When was the last time a product from the grocery store, convenience store or your local pharmacy wowed you? Was it the package, how the product performed or like food products or a lotion, was it the product inside. Was it taste, texture, or what that product promised to do for you: digestive health, allergy relief, smooth skin?
For companies that develop formulated products, the ‘stuff’ inside is often the kernel of intellectual property. It is often the ‘thing’ that makes you come back and buy that product again and again. For example, what is the real difference between Coke and Pepsi? Consumers have a strong voice in their preferences. As such, these are both coveted and secret formulas.
Think about it, every time you go into the grocery store you’re confronted by an array of choices: different products, a variety of packaging choices, sustainability considerations, and price. And while you are ultimately buying the entire experience, it’s what’s inside the package that really counts. It’s that experience that determines whether you’ll keep buying it and, as importantly, defines how you’ll talk about it with your friends and family.
Companies in formula-based industries like cosmetics, personal care, pharmaceuticals and others know this well. At Dassault Systèmes we’ve always done a pretty good job at thinking about the ways in which to design future products and how to best help our customers innovate in more efficient ways and at an accelerated pace.
We’ve taken the lessons learned over the last 30 years in key industries like automotive, aerospace, high tech, and applied them to help a variety of the world’s leading companies in new PLM markets likelife sciences and consumer packaged goods. However, while we’ve focused on product simulation and key business processes for data management, packaging design, product simulation and labeling, what about the recipe or formula that actually goes into the box, bottle or tube?
For many of our customers what goes into the packaging is equally, if not more important in the consumer’s purchase decision. In the world of formulation, the most successful companies are those that are able to take relatively inexpensive raw materials and transform them into a product that the consumer is willing to pay for. In fact, for formula-based industries like cosmetics, pharmaceuticals and consumer packaged goods often the formula IS the product – the kernel of their intellectual property.
With such an important role to play in a company’s success you’d think that formula design and management would be an integral part of a company’s product lifecycle management.
Formula design and management has been handled by formulators and chemists who have often managed the data separately from other key functions like package design, engineering and manufacturing who typically use technology to support their work. Formulators don’t just make one version of a formula either. They create a core formula and then make modifications based on varying manufacturing capabilities and regional/local regulatory requirements. For global organizations, managing these regional regulations makes their jobs increasingly complex.
What does this mean practically? Let’s take suntan lotion; a manufacturer may have to produce more than 10 different formula variations of the same product to satisfy all of the health and safety requirements. That’s not to mention the different packaging and labeling requirements as well. Managing all of this is extremely time consuming and expensive.

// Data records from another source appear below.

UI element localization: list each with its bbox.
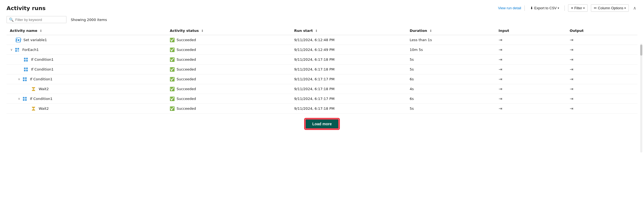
activity-name-text: Set variable1 [23,38,47,42]
export-to-csv-button[interactable]: ⬇ Export to CSV ▾ [528,5,561,11]
input-button[interactable]: ⇥ [499,96,502,101]
output-button[interactable]: ⇥ [570,57,573,62]
duration-cell: 6s [407,74,495,84]
output-button[interactable]: ⇥ [570,96,573,101]
svg-rect-13 [25,77,27,79]
output-cell: ⇥ [566,74,637,84]
sort-icon-name[interactable]: ↕ [40,29,42,33]
divider2 [564,5,565,11]
svg-rect-6 [24,60,26,62]
status-inner: ✅ Succeeded [170,87,288,92]
input-button[interactable]: ⇥ [499,106,502,111]
activity-name-cell: ∨ If Condition1 [7,94,166,104]
view-run-detail-button[interactable]: View run detail [498,6,521,10]
input-cell: ⇥ [495,55,566,65]
toolbar-row: 🔍 Showing 2000 items [7,16,637,23]
success-icon: ✅ [170,57,175,62]
input-cell: ⇥ [495,35,566,45]
page-title: Activity runs [7,5,45,11]
activity-name-inner: Wait2 [10,106,163,111]
search-input[interactable] [15,18,64,22]
sort-icon-run-start[interactable]: ↕ [315,29,318,33]
ifcond-icon [23,57,28,62]
export-dropdown-icon: ▾ [558,7,559,10]
input-button[interactable]: ⇥ [499,77,502,82]
svg-rect-4 [24,58,26,59]
output-button[interactable]: ⇥ [570,37,573,42]
duration-cell: 5s [407,55,495,65]
collapse-button[interactable]: ∧ [632,4,637,12]
activity-status-cell: ✅ Succeeded [166,74,291,84]
expand-collapse-button[interactable]: ∨ [17,97,21,100]
status-text: Succeeded [176,87,196,91]
duration-cell: 4s [407,84,495,94]
activity-status-cell: ✅ Succeeded [166,84,291,94]
success-icon: ✅ [170,96,175,101]
duration-cell: 10m 5s [407,45,495,55]
svg-rect-9 [26,68,28,69]
scrollbar-track[interactable] [640,44,642,153]
header-row: Activity runs View run detail ⬇ Export t… [7,4,637,12]
col-header-activity-status: Activity status ↕ [166,26,291,35]
svg-rect-11 [26,70,28,71]
input-button[interactable]: ⇥ [499,37,502,42]
input-button[interactable]: ⇥ [499,57,502,62]
activity-name-cell: ∨ If Condition1 [7,74,166,84]
header-actions: View run detail ⬇ Export to CSV ▾ ≡ Filt… [498,4,637,12]
table-row: If Condition1 ✅ Succeeded 9/11/2024, 6:1… [7,55,637,65]
load-more-button[interactable]: Load more [305,119,339,129]
activity-name-cell: (x)Set variable1 [7,35,166,45]
input-cell: ⇥ [495,84,566,94]
run-start-cell: 9/11/2024, 6:17:18 PM [291,55,406,65]
output-button[interactable]: ⇥ [570,77,573,82]
activity-name-text: Wait2 [39,87,49,91]
expand-collapse-button[interactable]: ∨ [10,48,13,51]
status-text: Succeeded [176,97,196,101]
ifcond-icon [22,77,27,82]
activity-name-inner: ∨ If Condition1 [10,77,163,82]
output-button[interactable]: ⇥ [570,106,573,111]
run-start-cell: 9/11/2024, 6:12:49 PM [291,45,406,55]
activity-name-inner: (x)Set variable1 [10,38,163,42]
expand-collapse-button[interactable]: ∨ [17,77,21,81]
column-options-button[interactable]: ✏ Column Options ▾ [591,4,629,12]
input-button[interactable]: ⇥ [499,86,502,92]
output-cell: ⇥ [566,84,637,94]
output-button[interactable]: ⇥ [570,86,573,92]
output-cell: ⇥ [566,35,637,45]
col-header-input: Input [495,26,566,35]
filter-label: Filter [574,6,582,10]
col-header-run-start: Run start ↕ [291,26,406,35]
sort-icon-duration[interactable]: ↕ [429,29,432,33]
run-start-cell: 9/11/2024, 6:17:18 PM [291,84,406,94]
status-text: Succeeded [176,38,196,42]
svg-rect-10 [24,70,26,71]
col-header-duration: Duration ↕ [407,26,495,35]
sort-icon-status[interactable]: ↕ [201,29,203,33]
input-button[interactable]: ⇥ [499,47,502,52]
export-icon: ⬇ [530,6,533,10]
svg-rect-3 [17,50,19,52]
scrollbar-thumb[interactable] [640,45,642,56]
activity-status-cell: ✅ Succeeded [166,35,291,45]
activity-name-cell: Wait2 [7,84,166,94]
input-cell: ⇥ [495,65,566,74]
svg-rect-19 [23,99,25,101]
search-box[interactable]: 🔍 [7,16,66,23]
activity-name-cell: If Condition1 [7,55,166,65]
status-inner: ✅ Succeeded [170,47,288,52]
svg-rect-8 [24,68,26,69]
filter-icon: ≡ [571,6,573,10]
activity-status-cell: ✅ Succeeded [166,94,291,104]
duration-cell: 5s [407,65,495,74]
table-row: (x)Set variable1 ✅ Succeeded 9/11/2024, … [7,35,637,45]
table-row: ∨ ForEach1 ✅ Succeeded 9/11/2024, 6:12:4… [7,45,637,55]
output-button[interactable]: ⇥ [570,47,573,52]
filter-button[interactable]: ≡ Filter ▾ [568,4,587,12]
filter-dropdown-icon: ▾ [583,7,585,10]
col-options-dropdown-icon: ▾ [624,7,626,10]
activity-runs-table: Activity name ↕ Activity status ↕ Run st… [7,26,637,114]
input-button[interactable]: ⇥ [499,67,502,72]
activity-name-cell: ∨ ForEach1 [7,45,166,55]
output-button[interactable]: ⇥ [570,67,573,72]
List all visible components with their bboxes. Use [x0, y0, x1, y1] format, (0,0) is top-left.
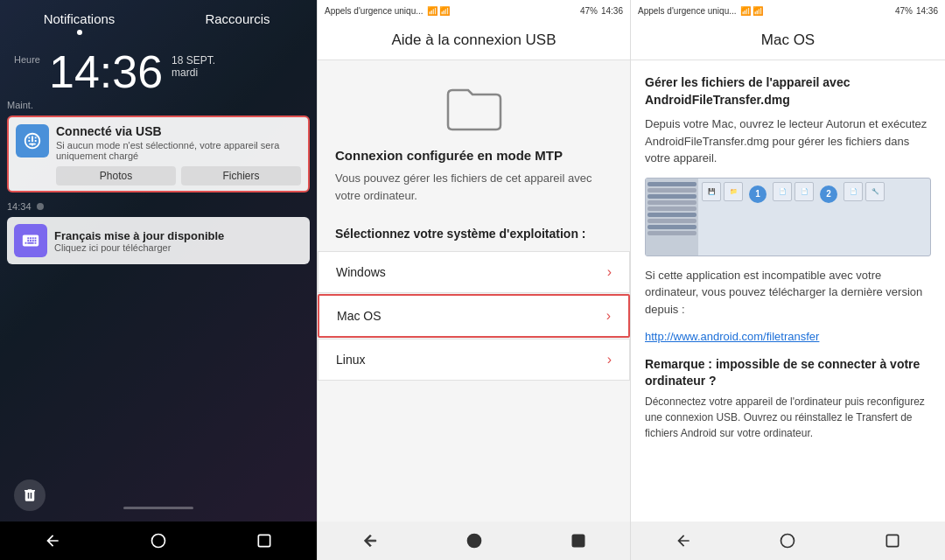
status-time-3: 14:36 [916, 6, 938, 16]
files-button[interactable]: Fichiers [181, 166, 301, 186]
home-button-3[interactable] [772, 525, 803, 556]
home-button-2[interactable] [458, 525, 490, 556]
badge-1: 1 [749, 186, 766, 203]
notif2-title: Français mise à jour disponible [54, 229, 224, 242]
back-button-2[interactable] [354, 525, 386, 556]
notif2-time: 14:34 [7, 201, 32, 212]
finder-item: 📁 [724, 182, 743, 201]
recents-button-1[interactable] [248, 525, 280, 556]
keyboard-icon [14, 224, 47, 257]
clear-notifications-button[interactable] [14, 480, 46, 511]
time-label: Heure [14, 49, 40, 65]
macos-section1-text: Depuis votre Mac, ouvrez le lecteur Auto… [645, 116, 931, 167]
notif1-time-label: Maint. [7, 100, 310, 110]
status-app-2: Appels d'urgence uniqu... [325, 6, 424, 16]
chevron-right-icon: › [607, 264, 612, 280]
macos-panel: Appels d'urgence uniqu... 📶 📶 47% 14:36 … [630, 0, 945, 560]
notifications-footer [0, 472, 317, 522]
os-item-macos[interactable]: Mac OS › [318, 294, 630, 338]
usb-help-title: Aide à la connexion USB [318, 21, 630, 60]
finder-item: 💾 [702, 182, 721, 201]
notif1-subtitle: Si aucun mode n'est sélectionné, votre a… [56, 140, 301, 161]
finder-item: 📄 [773, 182, 792, 201]
chevron-right-icon-2: › [606, 308, 611, 324]
current-date: 18 SEPT. mardi [172, 49, 215, 79]
macos-link[interactable]: http://www.android.com/filetransfer [645, 328, 931, 346]
keyboard-notification-card[interactable]: Français mise à jour disponible Cliquez … [7, 217, 310, 264]
finder-screenshot: 💾 📁 1 📄 📄 2 📄 🔧 [645, 178, 931, 256]
svg-point-2 [467, 535, 480, 548]
back-button-3[interactable] [668, 525, 699, 556]
status-icons-2: 📶 📶 [427, 6, 451, 16]
macos-panel-title: Mac OS [631, 21, 945, 60]
svg-rect-3 [572, 535, 584, 546]
mtp-title: Connexion configurée en mode MTP [318, 148, 630, 170]
usb-icon [16, 124, 49, 158]
navigation-bar-1 [0, 522, 317, 560]
select-os-label: Sélectionnez votre système d'exploitatio… [318, 220, 630, 251]
photos-button[interactable]: Photos [56, 166, 176, 186]
notification-tabs: Notifications Raccourcis [0, 0, 317, 42]
time-block: Heure 14:36 18 SEPT. mardi [0, 42, 317, 98]
mtp-description: Vous pouvez gérer les fichiers de cet ap… [318, 170, 630, 220]
usb-help-panel: Appels d'urgence uniqu... 📶 📶 47% 14:36 … [317, 0, 630, 560]
macos-panel-content: Gérer les fichiers de l'appareil avec An… [631, 60, 945, 522]
usb-help-content: Connexion configurée en mode MTP Vous po… [318, 60, 630, 522]
home-button-1[interactable] [143, 525, 174, 556]
folder-icon [318, 60, 630, 148]
finder-item: 📄 [844, 182, 863, 201]
navigation-bar-2 [318, 522, 630, 560]
svg-rect-1 [258, 535, 270, 546]
chevron-right-icon-3: › [607, 352, 612, 368]
tab-notifications[interactable]: Notifications [0, 0, 158, 42]
notif2-subtitle: Cliquez ici pour télécharger [54, 242, 224, 253]
svg-rect-5 [886, 535, 898, 546]
svg-point-0 [151, 535, 164, 548]
finder-item: 📄 [794, 182, 814, 201]
macos-note-text: Déconnectez votre appareil de l'ordinate… [645, 394, 931, 441]
finder-sidebar [646, 178, 698, 256]
tab-shortcuts[interactable]: Raccourcis [158, 0, 317, 42]
back-button-1[interactable] [37, 525, 68, 556]
badge-2: 2 [820, 186, 837, 203]
statusbar-3: Appels d'urgence uniqu... 📶 📶 47% 14:36 [631, 0, 945, 21]
macos-note-title: Remarque : impossible de se connecter à … [645, 356, 931, 390]
status-icons-3: 📶 📶 [740, 6, 764, 16]
navigation-bar-3 [631, 522, 945, 560]
status-battery-2: 47% [580, 6, 598, 16]
macos-section1-title: Gérer les fichiers de l'appareil avec An… [645, 74, 931, 108]
recents-button-3[interactable] [877, 525, 908, 556]
status-battery-3: 47% [895, 6, 913, 16]
os-item-windows[interactable]: Windows › [318, 251, 630, 293]
finder-main: 💾 📁 1 📄 📄 2 📄 🔧 [698, 178, 930, 256]
notifications-panel: Notifications Raccourcis Heure 14:36 18 … [0, 0, 317, 560]
status-time-2: 14:36 [601, 6, 623, 16]
recents-button-2[interactable] [563, 525, 594, 556]
usb-notification-card[interactable]: Connecté via USB Si aucun mode n'est sél… [7, 116, 310, 192]
status-app-3: Appels d'urgence uniqu... [638, 6, 737, 16]
scroll-hint [123, 507, 193, 509]
notif1-title: Connecté via USB [56, 124, 301, 138]
macos-si-text: Si cette application est incompatible av… [645, 267, 931, 318]
finder-item: 🔧 [865, 182, 885, 201]
time-info: 14:36 [49, 49, 163, 94]
current-time: 14:36 [49, 49, 163, 94]
svg-point-4 [781, 535, 794, 548]
statusbar-2: Appels d'urgence uniqu... 📶 📶 47% 14:36 [318, 0, 630, 21]
os-item-linux[interactable]: Linux › [318, 339, 630, 381]
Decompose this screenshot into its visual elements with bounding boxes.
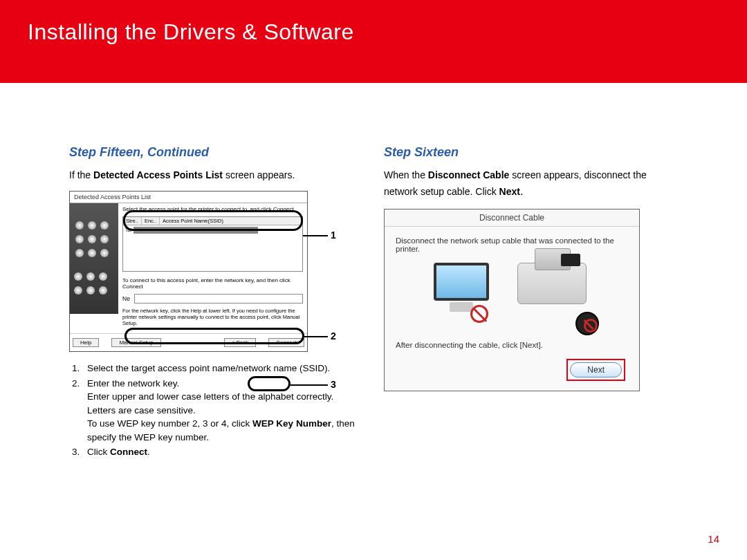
printer-icon [517, 263, 593, 330]
annotation-oval-2 [124, 328, 304, 344]
columns: Step Fifteen, Continued If the Detected … [69, 145, 678, 460]
step-1-text: Select the target access point name/netw… [87, 363, 330, 373]
list-item: Click Connect. [69, 445, 363, 459]
access-points-screenshot: Detected Access Points List [69, 191, 363, 352]
list-item: Enter the network key. Enter upper and l… [69, 377, 363, 445]
disc-titlebar: Disconnect Cable [385, 209, 639, 227]
disconnect-images [396, 263, 628, 330]
help-button[interactable]: Help [73, 338, 99, 347]
intro-bold: Detected Access Points List [93, 169, 223, 180]
disconnect-cable-dialog: Disconnect Cable Disconnect the network … [384, 209, 640, 391]
intro-text-post: screen appears. [223, 169, 295, 180]
network-key-input[interactable] [134, 294, 303, 304]
step-2c-pre: To use WEP key number 2, 3 or 4, click [87, 418, 252, 429]
step-3-bold: Connect [110, 447, 147, 457]
right-column: Step Sixteen When the Disconnect Cable s… [384, 145, 678, 460]
step-3-pre: Click [87, 447, 110, 457]
intro-bold: Disconnect Cable [428, 169, 509, 180]
dap-sidebar-image [70, 203, 118, 314]
annotation-number-2: 2 [331, 330, 336, 342]
slide: Installing the Drivers & Software Step F… [0, 0, 747, 560]
dap-help-text: For the network key, click the Help at l… [122, 308, 303, 326]
no-cable-icon [575, 312, 599, 335]
dap-connect-instruction: To connect to this access point, enter t… [122, 277, 303, 290]
key-label: Ne [122, 295, 130, 302]
step-2b-text: Enter upper and lower case letters of th… [87, 391, 333, 416]
step-3-post: . [147, 447, 150, 457]
intro-post: . [520, 185, 524, 198]
list-item: Select the target access point name/netw… [69, 362, 363, 375]
step-2c-bold: WEP Key Number [252, 418, 331, 429]
step-sixteen-intro: When the Disconnect Cable screen appears… [384, 168, 678, 200]
annotation-number-1: 1 [331, 230, 336, 241]
header-bar: Installing the Drivers & Software [0, 0, 747, 83]
page-title: Installing the Drivers & Software [28, 19, 719, 45]
intro-text: When the [384, 169, 428, 180]
intro-text: If the [69, 169, 93, 180]
left-column: Step Fifteen, Continued If the Detected … [69, 145, 363, 460]
step-2a-text: Enter the network key. [87, 378, 179, 389]
disc-after-text: After disconnecting the cable, click [Ne… [396, 341, 628, 349]
step-fifteen-intro: If the Detected Access Points List scree… [69, 168, 363, 183]
next-button-area: Next [396, 356, 628, 384]
network-key-row: Ne [122, 294, 303, 304]
disc-body: Disconnect the network setup cable that … [385, 227, 639, 391]
next-button[interactable]: Next [570, 362, 622, 377]
monitor-icon [430, 263, 492, 330]
step-sixteen-heading: Step Sixteen [384, 145, 678, 160]
intro-bold2: Next [499, 186, 520, 197]
annotation-line-1 [303, 235, 328, 236]
no-cable-icon [470, 305, 488, 323]
disc-instruction: Disconnect the network setup cable that … [396, 236, 628, 253]
annotation-oval-1 [123, 210, 303, 231]
dap-titlebar: Detected Access Points List [70, 192, 307, 203]
next-highlight-box: Next [566, 359, 625, 381]
instruction-list: Select the target access point name/netw… [69, 362, 363, 459]
page-number: 14 [708, 533, 719, 545]
annotation-line-2 [304, 336, 328, 337]
step-fifteen-heading: Step Fifteen, Continued [69, 145, 363, 160]
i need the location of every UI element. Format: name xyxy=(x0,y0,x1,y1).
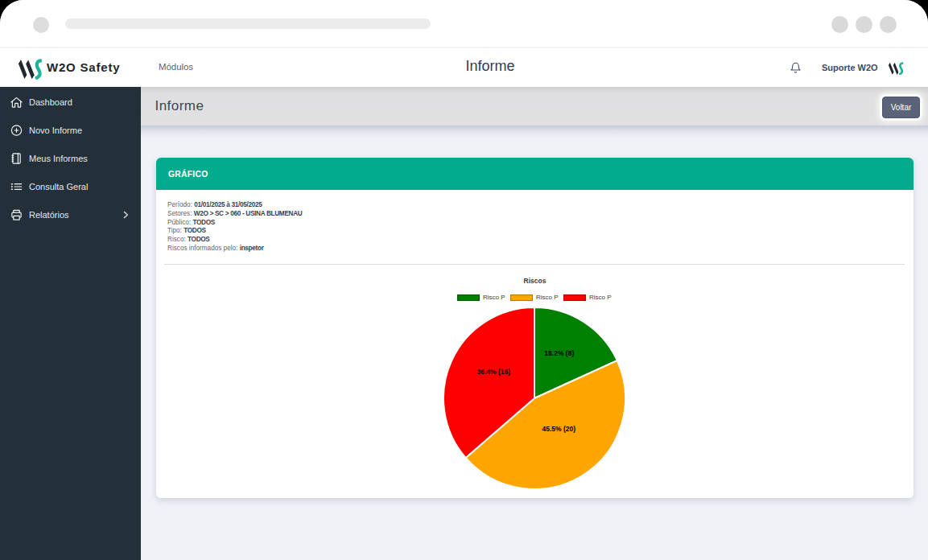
svg-text:45.5% (20): 45.5% (20) xyxy=(542,425,576,433)
svg-text:36.4% (16): 36.4% (16) xyxy=(477,368,511,376)
svg-text:18.2% (8): 18.2% (8) xyxy=(544,348,574,356)
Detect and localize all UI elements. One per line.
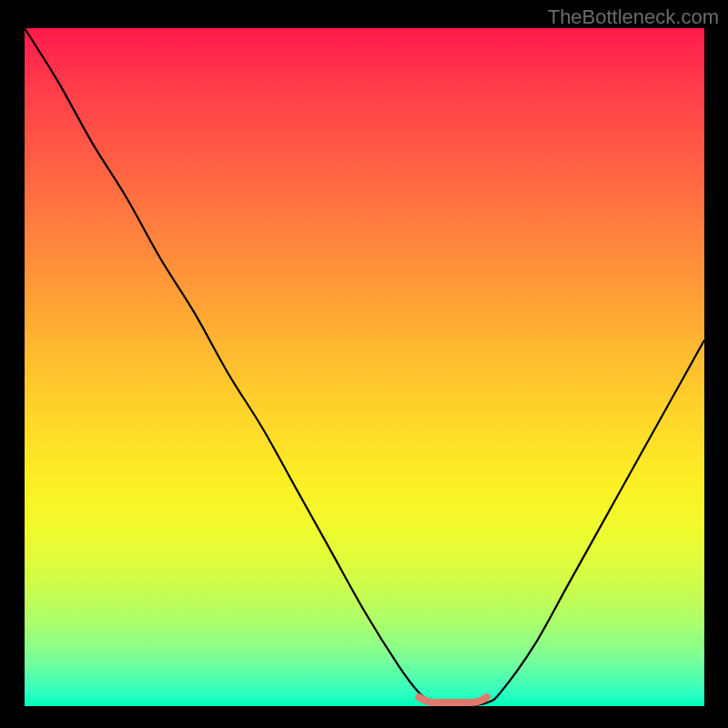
chart-svg	[25, 28, 704, 706]
chart-frame	[25, 28, 704, 706]
curve-minimum-highlight	[419, 697, 487, 703]
chart-plot-area	[25, 28, 704, 706]
bottleneck-curve	[25, 28, 704, 706]
attribution-text: TheBottleneck.com	[548, 5, 719, 29]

This is why Dassault Systèmes’ acquisition of Enginuity PLM, announced last week, has the potential to change the way that formula-based companies manage their business and interact with their consumers.
As a leader in formula management, Enginuity has a strong track record of working with some of the world’s leading companies like Procter & Gamble, Merck and Revlon to tie formulation back into the business. For the first time Dassault Systèmes customers will be able to manage formula design as another key business process and importantly directly integrated in the broader enterprise product lifecycle.
This will enable companies in cosmetics, pharmaceuticals, personal care and other business segments to innovate better, faster and smarter than ever before. This is a game changer!